**Task brief:** A word-for-word copy of the entries, with the images left out, is what you should write.

== Stored data ==

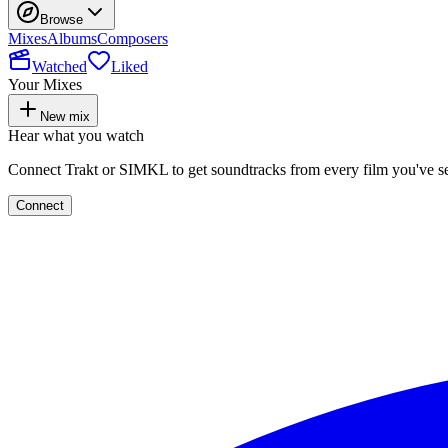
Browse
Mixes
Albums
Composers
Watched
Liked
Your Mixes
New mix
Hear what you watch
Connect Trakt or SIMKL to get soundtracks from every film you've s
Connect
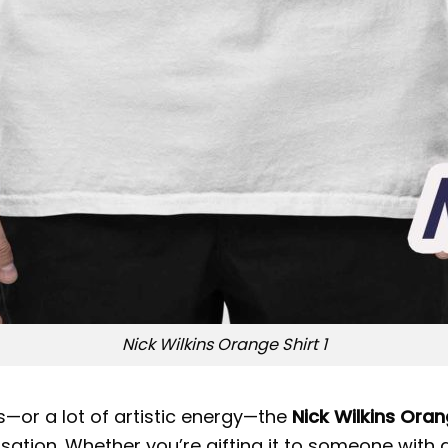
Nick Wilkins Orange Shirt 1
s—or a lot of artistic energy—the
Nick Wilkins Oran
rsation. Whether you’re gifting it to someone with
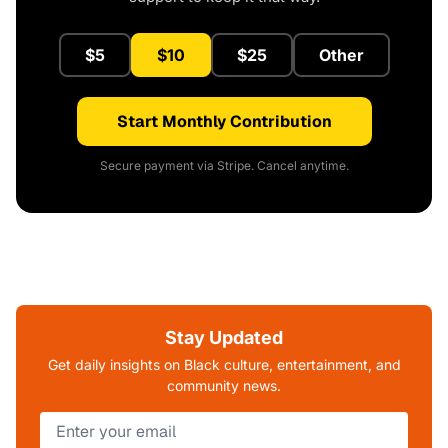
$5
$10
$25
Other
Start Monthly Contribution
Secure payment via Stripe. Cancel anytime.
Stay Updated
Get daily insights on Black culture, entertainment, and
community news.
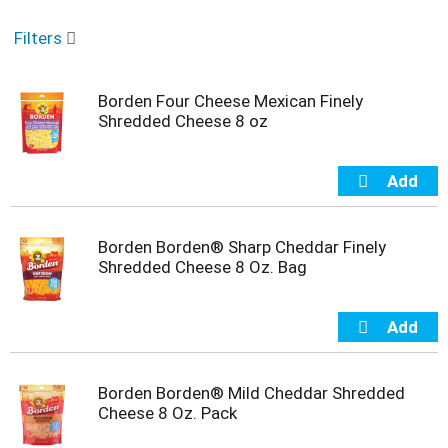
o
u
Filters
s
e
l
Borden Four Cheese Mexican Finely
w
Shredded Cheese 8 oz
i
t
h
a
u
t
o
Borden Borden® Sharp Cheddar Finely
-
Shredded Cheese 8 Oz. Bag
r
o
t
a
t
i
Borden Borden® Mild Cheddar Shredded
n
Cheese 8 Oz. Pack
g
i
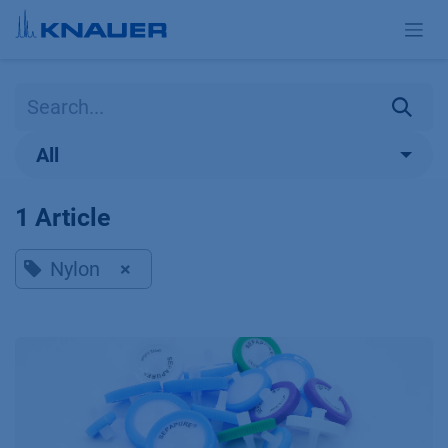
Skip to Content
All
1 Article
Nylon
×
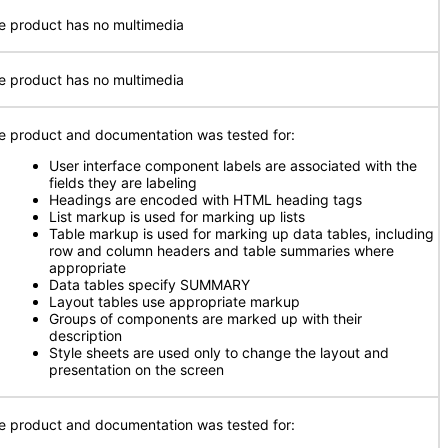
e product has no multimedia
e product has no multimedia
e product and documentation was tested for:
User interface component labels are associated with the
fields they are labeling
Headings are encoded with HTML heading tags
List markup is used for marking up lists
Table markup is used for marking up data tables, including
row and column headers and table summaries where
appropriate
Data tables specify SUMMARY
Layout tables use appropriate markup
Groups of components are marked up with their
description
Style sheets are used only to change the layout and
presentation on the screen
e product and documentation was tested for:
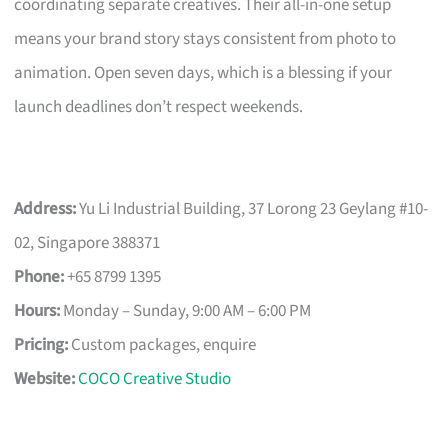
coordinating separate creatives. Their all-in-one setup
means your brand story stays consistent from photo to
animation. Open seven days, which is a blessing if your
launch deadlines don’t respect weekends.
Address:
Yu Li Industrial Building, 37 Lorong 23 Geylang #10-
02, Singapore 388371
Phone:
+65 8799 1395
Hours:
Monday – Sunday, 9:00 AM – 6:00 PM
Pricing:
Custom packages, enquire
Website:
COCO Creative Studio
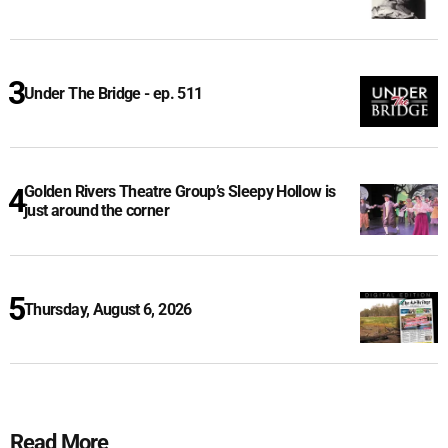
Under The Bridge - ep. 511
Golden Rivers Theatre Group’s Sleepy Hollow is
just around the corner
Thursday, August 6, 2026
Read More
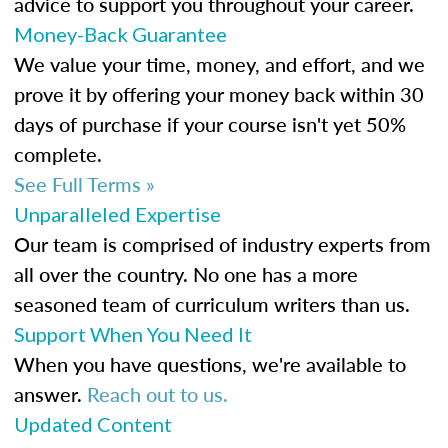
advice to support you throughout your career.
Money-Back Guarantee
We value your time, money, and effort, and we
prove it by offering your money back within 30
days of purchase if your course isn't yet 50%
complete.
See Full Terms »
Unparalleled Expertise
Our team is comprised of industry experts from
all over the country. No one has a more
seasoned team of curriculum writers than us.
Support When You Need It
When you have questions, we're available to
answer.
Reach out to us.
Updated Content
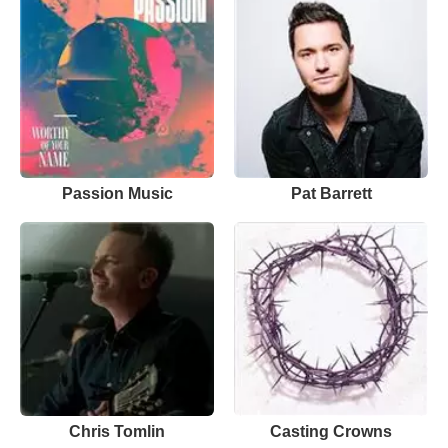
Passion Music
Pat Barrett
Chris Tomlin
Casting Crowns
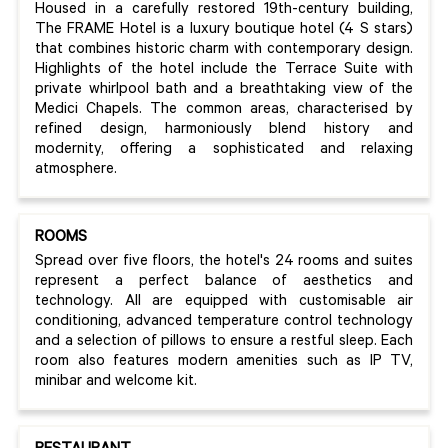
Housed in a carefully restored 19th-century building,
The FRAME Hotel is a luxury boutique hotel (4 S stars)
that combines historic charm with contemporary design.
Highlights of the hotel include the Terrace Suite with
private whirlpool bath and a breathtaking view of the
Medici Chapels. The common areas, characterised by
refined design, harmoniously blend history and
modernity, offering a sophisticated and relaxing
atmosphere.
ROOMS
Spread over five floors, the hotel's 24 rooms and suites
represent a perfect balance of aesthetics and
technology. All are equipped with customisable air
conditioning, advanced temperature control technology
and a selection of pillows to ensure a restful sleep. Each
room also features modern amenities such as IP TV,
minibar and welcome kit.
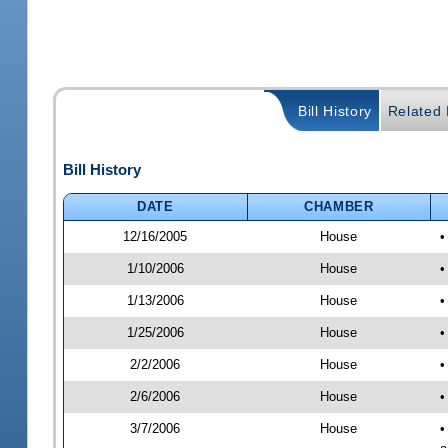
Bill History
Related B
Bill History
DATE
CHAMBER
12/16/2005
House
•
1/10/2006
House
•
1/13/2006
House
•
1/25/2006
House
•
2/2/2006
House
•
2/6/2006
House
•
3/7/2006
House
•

===

**Output for this task:**
Browse
Mixes
Albums
Composers
Watched
Liked
Your Mixes
New mix
Hear what you watch
Connect Trakt or SIMKL to get soundtracks from every film you've s
Connect
Nick Wilkins Orange Shirt 1
s—or a lot of artistic energy—the
Nick Wilkins Oran
rsation. Whether you’re gifting it to someone with
$5
$10
$25
Other
Start Monthly Contribution
Secure payment via Stripe. Cancel anytime.
Stay Updated
Get daily insights on Black culture, entertainment, and
community news.
o
u
Filters
s
e
l
Borden Four Cheese Mexican Finely
w
Shredded Cheese 8 oz
i
t
h
a
u
t
o
Borden Borden® Sharp Cheddar Finely
-
Shredded Cheese 8 Oz. Bag
r
o
t
a
t
i
Borden Borden® Mild Cheddar Shredded
n
Cheese 8 Oz. Pack
g
i
Skip to Content
All
1 Article
Nylon
×
e product has no multimedia
e product has no multimedia
e product and documentation was tested for:
User interface component labels are associated with the
fields they are labeling
Headings are encoded with HTML heading tags
List markup is used for marking up lists
Table markup is used for marking up data tables, including
row and column headers and table summaries where
appropriate
Data tables specify SUMMARY
Layout tables use appropriate markup
Groups of components are marked up with their
description
Style sheets are used only to change the layout and
presentation on the screen
e product and documentation was tested for:
coordinating separate creatives. Their all-in-one setup
means your brand story stays consistent from photo to
animation. Open seven days, which is a blessing if your
launch deadlines don’t respect weekends.
Address:
Yu Li Industrial Building, 37 Lorong 23 Geylang #10-
02, Singapore 388371
Phone:
+65 8799 1395
Hours:
Monday – Sunday, 9:00 AM – 6:00 PM
Pricing:
Custom packages, enquire
Website:
COCO Creative Studio
Under The Bridge - ep. 511
Golden Rivers Theatre Group’s Sleepy Hollow is
just around the corner
Thursday, August 6, 2026
Read More
advice to support you throughout your career.
Money-Back Guarantee
We value your time, money, and effort, and we
prove it by offering your money back within 30
days of purchase if your course isn't yet 50%
complete.
See Full Terms »
Unparalleled Expertise
Our team is comprised of industry experts from
all over the country. No one has a more
seasoned team of curriculum writers than us.
Support When You Need It
When you have questions, we're available to
answer.
Reach out to us.
Updated Content
Passion Music
Pat Barrett
Chris Tomlin
Casting Crowns
Housed in a carefully restored 19th-century building,
The FRAME Hotel is a luxury boutique hotel (4 S stars)
that combines historic charm with contemporary design.
Highlights of the hotel include the Terrace Suite with
private whirlpool bath and a breathtaking view of the
Medici Chapels. The common areas, characterised by
refined design, harmoniously blend history and
modernity, offering a sophisticated and relaxing
atmosphere.
ROOMS
Spread over five floors, the hotel's 24 rooms and suites
represent a perfect balance of aesthetics and
technology. All are equipped with customisable air
conditioning, advanced temperature control technology
and a selection of pillows to ensure a restful sleep. Each
room also features modern amenities such as IP TV,
minibar and welcome kit.
Bill History
Related B
Bill History
DATE
CHAMBER
12/16/2005
House
•
1/10/2006
House
•
1/13/2006
House
•
1/25/2006
House
•
2/2/2006
House
•
2/6/2006
House
•
3/7/2006
House
•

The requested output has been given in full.